Achtsamkeit und andere Soft Skills der Reparatur
    Die Kultur der Reparatur basiert auf Kenntnissen, auf Können, auf analytischem Denken, aber auch auf Lebensklugheit, auf Wertschätzung und, vor allem, Achtsamkeit. Wie ich mich gegenüber materiellen Dingen meiner Umgebung verhalte, sagt etwas über mich als Menschen. Lasse ich zum Beispiel eine Wohnung verkommen, in dem Wissen, dass sie nicht mir gehört und ich ja sowieso bald wieder ausziehe, stehen die Chancen nicht schlecht, dass ich auch imHinblick auf den Klimawandel eine „Nach-mir-die-Sintflut-Einstellung“ habe.
    Wer achtsam ist, wird zum Beispiel einen Wasserhahn nicht tropfen lassen, auch in einer gemieteten Wohnung. Und bevor er sich ganz zusetzt, schaut er lieber nach und entkalkt.
    Selbst bei einer teuren Waschmaschine wird der „Nach-mir-die-Sintflut“-Typ kaum auf die Idee kommen, das Gerät zu entkalken. Dabei hat das bei einer Waschmaschine gravierende Konsequenzen. Je mehr eine Waschmaschine und speziell die Heizstäbe verkalkt sind, umso höher ist der Bedarf an Energie, um auf die Temperatur zu kommen, die man für einen Waschgang eingestellt hat, ganz gleich ob 30, 60 oder 95 Grad. Und letztlich wird die Maschine durch eine mangelnde Entkalkung früher defekt sein.
    Ein besonders beeindruckendes Beispiel für die Wichtigkeit von Wartung stammt nicht aus dem Haushalt: Bei Flugzeugen werden automatisch Routinechecks und -reparaturen durchgeführt, ganz explizit, ganz sorgfältig, geht es hier doch um Leben und Tod. Würden Fluggesellschaften ihre Maschinen nicht nach festgelegten Richtlinien warten, wären viel mehr Unfälle zu verzeichnen. Der Grund für die Achtsamkeit ist die Prävention von Schaden. Das rechtzeitige Erneuern, Austauschen und Reparieren ist auch ökonomisch ein absolutes Muss – angesichts der potenziellen Schadenssummen, die ein einziges kleines und billiges defektes Teil auslösen kann.

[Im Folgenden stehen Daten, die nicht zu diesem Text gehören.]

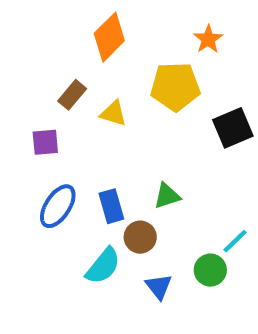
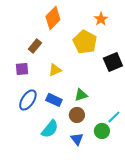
yellow pentagon: (175, 87) -> (85, 42), turned 30
yellow triangle: (113, 113) -> (55, 70), moved, turned -40
blue rectangle: (111, 206) -> (54, 100), turned -49
brown circle: (140, 237) -> (77, 115), moved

Unwillkürlich muss ich da an die Ursache des Absturzes des Challenger-Raumtransporters der NASA denken, der kurz nach dem Start im Jahr 1986 explodierte und sieben Astronauten in den Tod riss. Wer diese Bilder in der Fernsehübertragung gesehen hat, wird sie wohl nie wieder vergessen. Ursache der Tragödie war, wie später eine Expertenkommission unter dem Vorsitz des amerikanischen Physikers Richard Feynman feststellte, ein Gummidichtungsring am Festbrennstoffbooster, im Grunde ein Teil von der Größe einer 1-Cent-Münze, das wohl durch die kalten Nachttemperaturen vor dem Start spröde und damit undicht geworden war. So hatte es ein Treibstoffverbrennungsgasleck verursacht, das dann zur verhängnisvollen Explosion führte.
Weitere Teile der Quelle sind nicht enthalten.